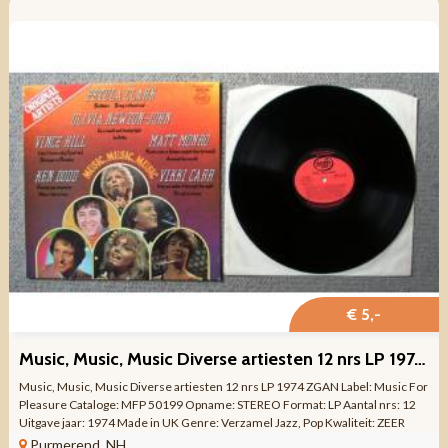
€ 5,-
Music, Music, Music Diverse artiesten 12 nrs LP 1974 ZGAN
Music, Music, Music Diverse artiesten 12 nrs LP 1974 ZGAN Label: Music For
Pleasure Cataloge: MFP 50199 Opname: STEREO Format: LP Aantal nrs: 12
Uitgave jaar: 1974 Made in UK Genre: Verzamel Jazz, Pop Kwaliteit: ZEER
MOOIE STAAT ...
Purmerend, NH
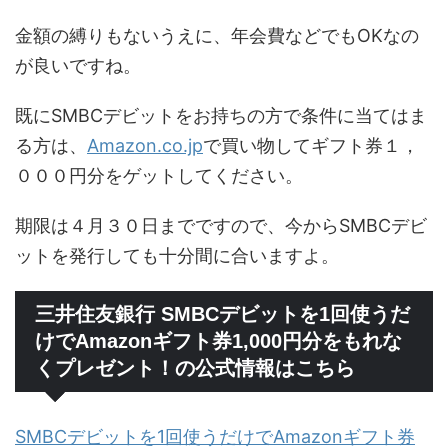
金額の縛りもないうえに、年会費などでもOKなの
が良いですね。
既にSMBCデビットをお持ちの方で条件に当てはま
る方は、
Amazon.co.jp
で買い物してギフト券１，
０００円分をゲットしてください。
期限は４月３０日までですので、今からSMBCデビ
ットを発行しても十分間に合いますよ。
三井住友銀行 SMBCデビットを1回使うだ
けでAmazonギフト券1,000円分をもれな
くプレゼント！の公式情報はこちら
SMBCデビットを1回使うだけでAmazonギフト券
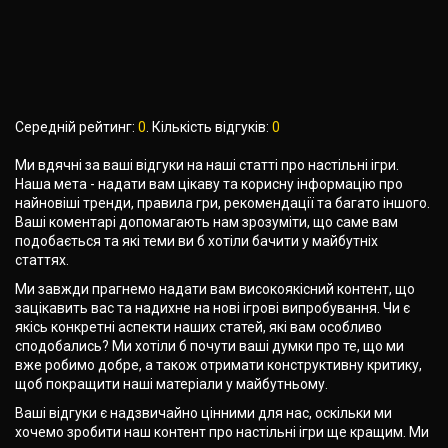
Середній рейтинг:
0
. Кількість відгуків:
0
Ми вдячні за ваші відгуки на наші статті про настільні ігри.
Наша мета - надати вам цікаву та корисну інформацію про
найновіші тренди, правила гри, рекомендації та багато іншого.
Ваші коментарі допомагають нам зрозуміти, що саме вам
подобається та які теми ви б хотіли бачити у майбутніх
статтях.
Ми завжди прагнемо надати вам високоякісний контент, що
зацікавить вас та надихне на нові ігрові випробування. Чи є
якісь конкретні аспекти наших статей, які вам особливо
сподобались? Ми хотіли б почути ваші думки про те, що ми
вже робимо добре, а також отримати конструктивну критику,
щоб покращити наші матеріали у майбутньому.
Ваші відгуки є надзвичайно цінними для нас, оскільки ми
хочемо зробити наш контент про настільні ігри ще кращим. Ми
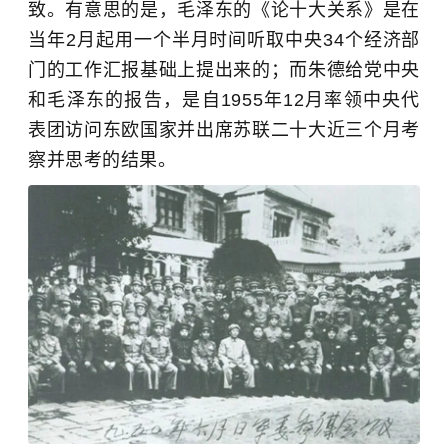
致。有意思的是，毛泽东的《论十大关系》是在
当年2月起用一个半月时间听取中央34个经济部
门的工作汇报基础上提出来的；而朱德给党中央
和毛泽东的报告，是自1955年12月率领中央代
表团访问东欧国家并出席苏联二十大近三个月考
察并思考的结果。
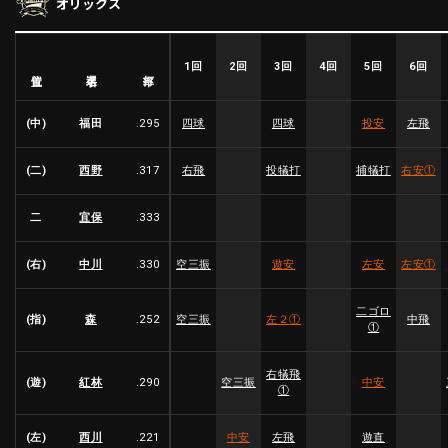
オリックス
ファーム東地区
選手名鑑トップ
ニュース
北海道日本ハムファイターズ
ファーム中地区
東北楽天ゴールデンイーグルス
1回
2回
3回
4回
5回
6回
選手名
位置
打率
ファーム西地区
埼玉西武ライオンズ
千葉ロッテマリーンズ
(中)
福田
.295
四球
四球
投安
左飛
設定
交流戦
オリックス・バファローズ
福岡ソフトバンクホークス
(二)
西野
.317
右飛
投犠打
捕犠打
右安
①
二
宜保
.333
(右)
中川
.330
空三振
遊安
左安
左安
①
二ゴロ
(指)
森
.252
空三振
左２
①
中飛
①
右犠飛
(遊)
紅林
.290
空三振
中安
①
(左)
西川
.221
中安
左飛
遊直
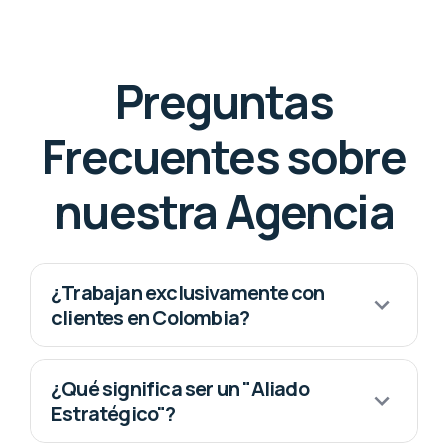
Preguntas
Frecuentes sobre
nuestra Agencia
¿Trabajan exclusivamente con
clientes en Colombia?
¿Qué significa ser un "Aliado
Estratégico"?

..........

**Task details:** Take the line containing "オリックス・バファローズ" and every line after it through the end of the data, and write them out exactly, with no pictures.

**Written answer:**
オリックス・バファローズ
福岡ソフトバンクホークス
(二)
西野
.317
右飛
投犠打
捕犠打
右安
①
二
宜保
.333
(右)
中川
.330
空三振
遊安
左安
左安
①
二ゴロ
(指)
森
.252
空三振
左２
①
中飛
①
右犠飛
(遊)
紅林
.290
空三振
中安
①
(左)
西川
.221
中安
左飛
遊直
Preguntas
Frecuentes sobre
nuestra Agencia
¿Trabajan exclusivamente con
clientes en Colombia?
¿Qué significa ser un "Aliado
Estratégico"?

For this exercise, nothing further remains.